We used rate limits to precisely control how many app launches we simulated in parallel. This let us slowly ramp up testing, starting with a small amount of extra load and slowly edging up toward our target, fixing problems along the way.

We used shadow traffic to add a different kind of load

Load testing is great for inducing lots of load for small periods of time. But we also wanted to test the tweaks and improvements we’d made to our platform over longer periods like days and weeks. So as well as our load testing framework for creating fake load, we also built a system that would duplicate a percentage of real user requests. This is called “shadow traffic” because the duplicate requests are made in the background, right after the real request has been processed.

We picked idempotent requests (requests which would be repeated without changing any state) and modified our edge servers to repeat these requests in the background (in the shadows). Immediately after the request was fulfilled, our edge handler would repeat traffic up to a number of times. If our platform saw that the shadow traffic was impacting real traffic, we added safeguards that would exponentially back-off, and eventually drop the shadow traffic entirely.

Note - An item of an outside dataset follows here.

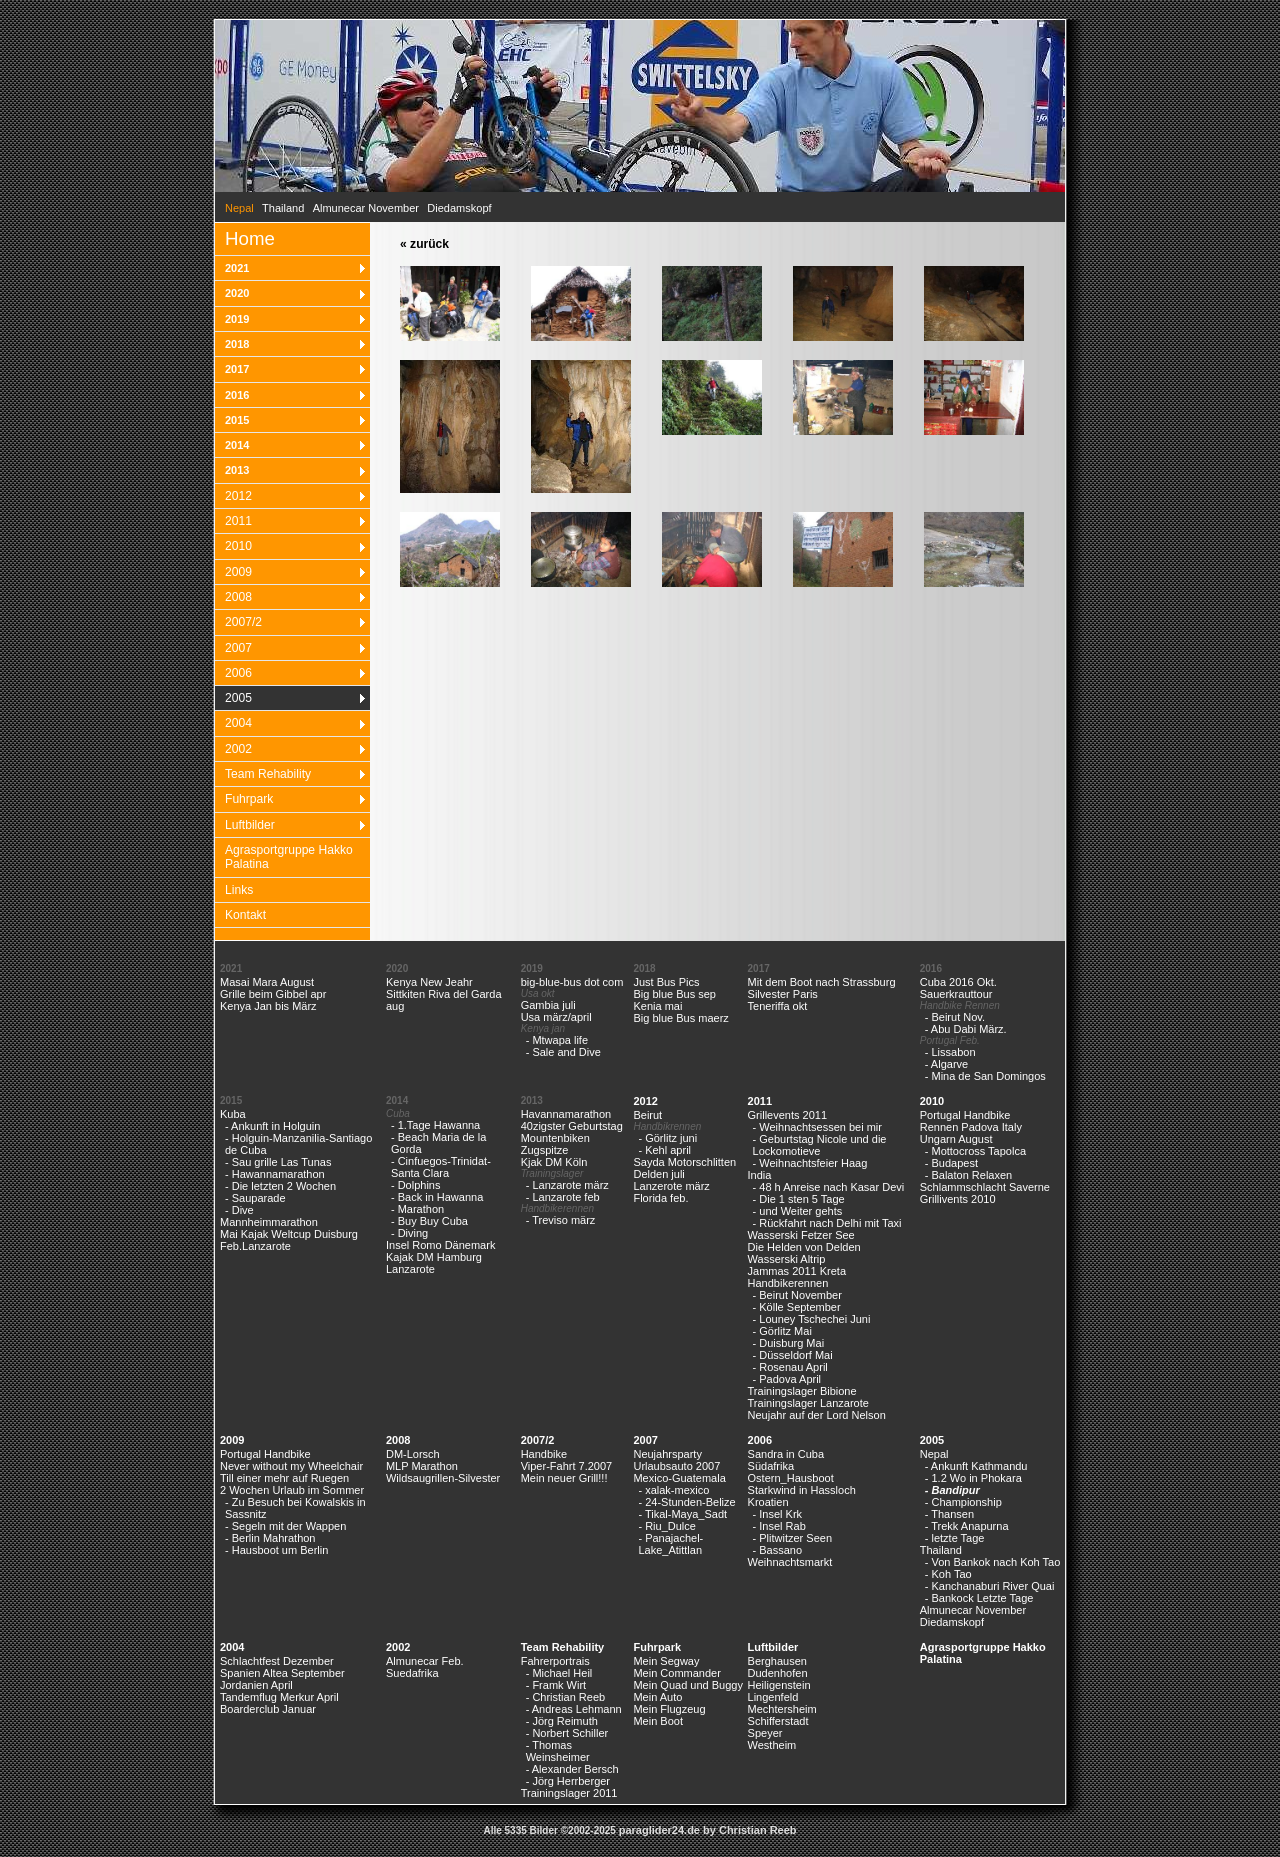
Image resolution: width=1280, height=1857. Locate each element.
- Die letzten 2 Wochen (280, 1186)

So we could separate out the extra load in our metrics, we also propagated special headers throughout all the servers involved in handling a request, to let them know it was shadow traffic.

Our tests convinced us we were ready

Both load testing and shadow traffic were very useful for preparing our systems for crowdfunding.

It helped us figure out exactly which systems we needed to scale up to cope with the extra load, and make sure that scaling them up was the only thing that we needed to do. For example, we found that some of our systems didn’t scale as well as we thought they would, and we needed to optimise them before we could scale further. The fake load also helped us focus on the right areas of our code to optimise, and make sure that our optimisations really worked.

A lot of the improvements that we made will have benefits long past crowdfunding: they’ll help us avoid issues in the future as more and more people start using Monzo, and reduce the number of servers we have to run. It’s much better to spot problems during a controlled test, rather than having an outage when we have a spike in demand in the middle of the night!

This work helped us fix load-related problems with our bank before they happened for real, and ultimately gave us the confidence that we could run crowdfunding without breaking the bank!